Сыщики переглянулись.
— Вот что, Прохор, — рассудил Агафон Иванов, — ступай-ка домой, мы подойдём минут через пять, с барынькой этой поговорить. На тебя мы ссылаться не будем, на сей счёт не беспокойся. Сделай вид, будто нас не знаешь, и мы тебе подыграем.
— А как же меня… в Кемь? В Олонец? — задал беспокоивший его всё это время вопрос лакей.
— Ладно, высылать не будем, коли помог Сыскной полиции. Так что живи в столице, — милостиво разрешил Иванов.
Оставшись вдвоём, сыщики быстро перекинулись умозаключениями. Сошлись на том, что у Дмитрия Мелешевича был мотив для совершения преступления, и не было alibi. И если в десять часов десять минут он действительно покинул квартиру убитой им матери, то за тридцать пять-сорок минут вполне мог успеть добраться до своего дома на спором извозчике и встретить лакея одетым, готовым к завтраку.
— Бабенка эта, что живёт в квартире Мелешевича, подтвердит, что хочешь, — резюмировал Гаевский. — Да только можно ли ей верить?
— Её в любом случае пощупать надо. Что Путилину скажем? Были, дескать, в доме, а сожительницу не раскололи? Он нас с перьями съест.

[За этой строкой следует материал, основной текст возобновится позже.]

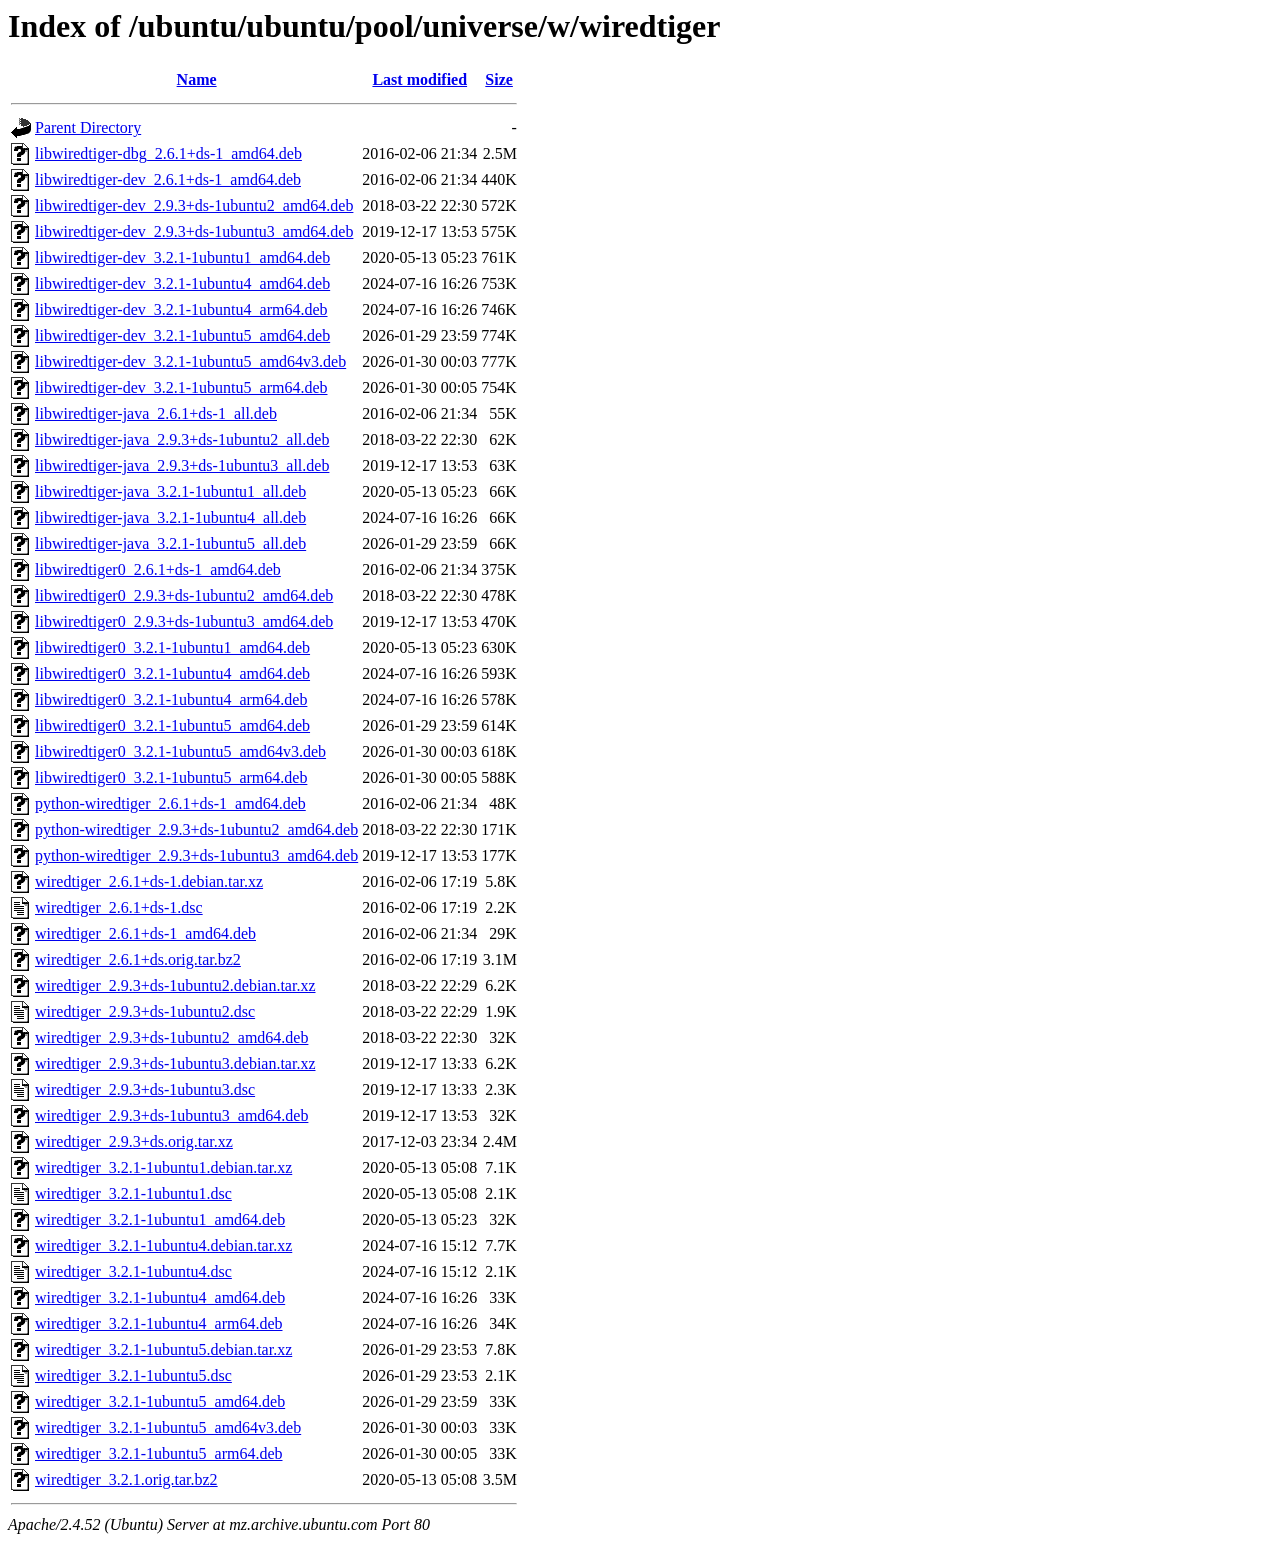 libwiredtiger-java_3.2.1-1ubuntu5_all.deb (170, 543)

— Ну, тогда зови квартального и пошли в квартиру. Глядишь, сегодня и дело закроем.
Вместе с квартальным сыщики поднялись по ухоженной гранитной парадной лестнице в бельэтаж. Массивная резная дверь и латунная вращающаяся ручка дверного звонка выглядели в высшей степени респектабельно. На трель колокольчика с заговорщическим видом выскочил всё тот же Прохор Ипатов, с которым сыщики простились лишь несколько минут назад.

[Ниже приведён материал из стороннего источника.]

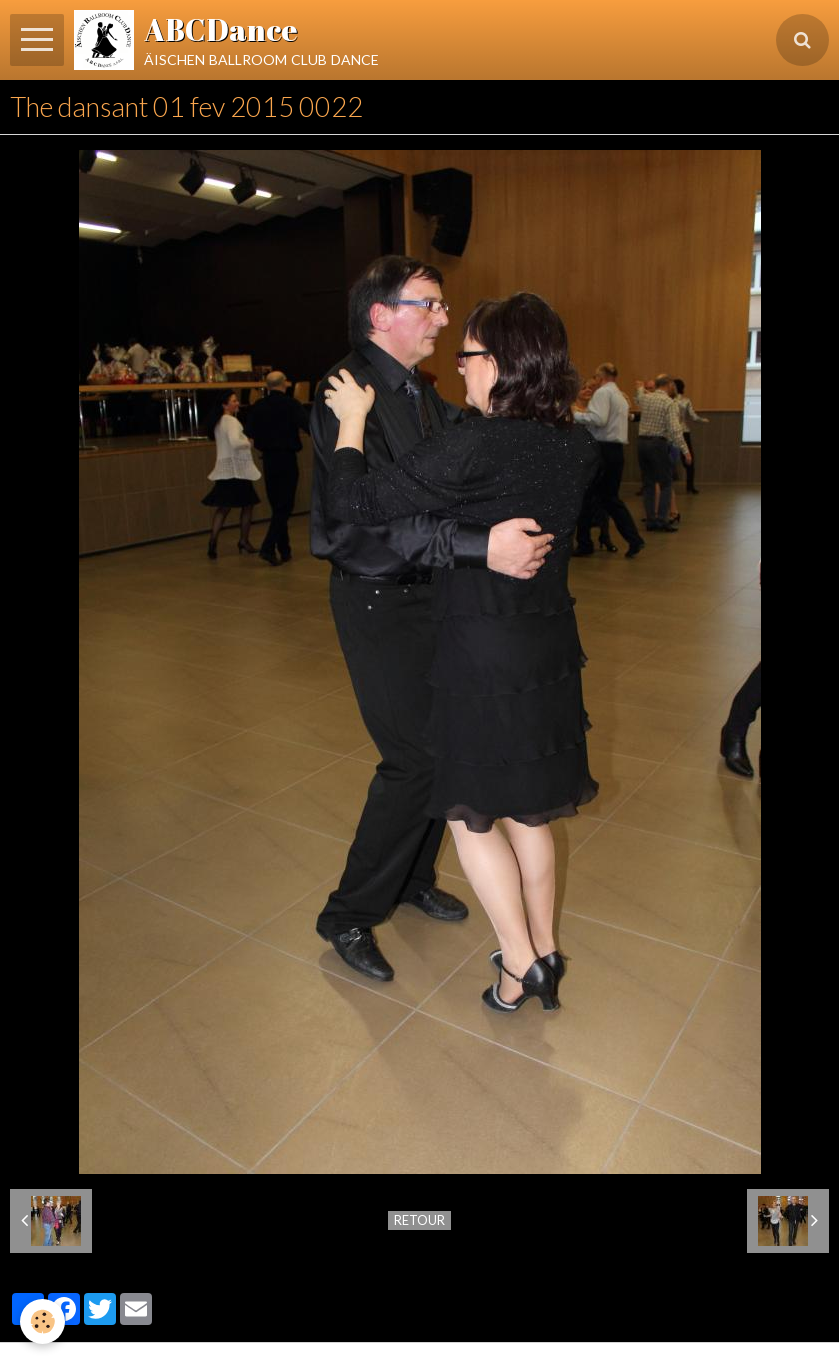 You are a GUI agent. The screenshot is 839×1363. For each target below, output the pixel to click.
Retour (419, 1220)
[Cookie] (42, 1321)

— Дома ли… гостья барина? — нарочито громко спросил Иванов. — Доложите, что из сыскной полиции явились.
Ипатов распахнул пошире дверь:
— Сей момент, господа полицейские. Сейчас приглашу.
Все трое со спокойной уверенностью вошли в переднюю, Гаевский бесцеремонно снял плащ и пошёл было вглубь квартиры, но неожиданно столкнулся в дверях комнаты с молодой женщиной в весьма соблазнительном пеньюаре и атласных тапочках с меховой опушкой на босу ногу. Волосы её ещё не были уложены и распущенными локонами выбивались из-под ночного чепца. В высшей степени миловидная обладательница пеньюара держала в одной руке кофейную чашку, а в другой мармеладную конфету, которую тут же сунула в рот. С искренним удивлением уставясь на вошедших, она бессловесно перевела взгляд на лакея, потом спросила:
— А кто это?
— Мы агенты столичной Сыскной полиции, — сухо сказал Гаевский, недоброжелательно всматриваясь в юное лицо, свежее и розовое после сна. — С нами, как видите, квартальный надзиратель.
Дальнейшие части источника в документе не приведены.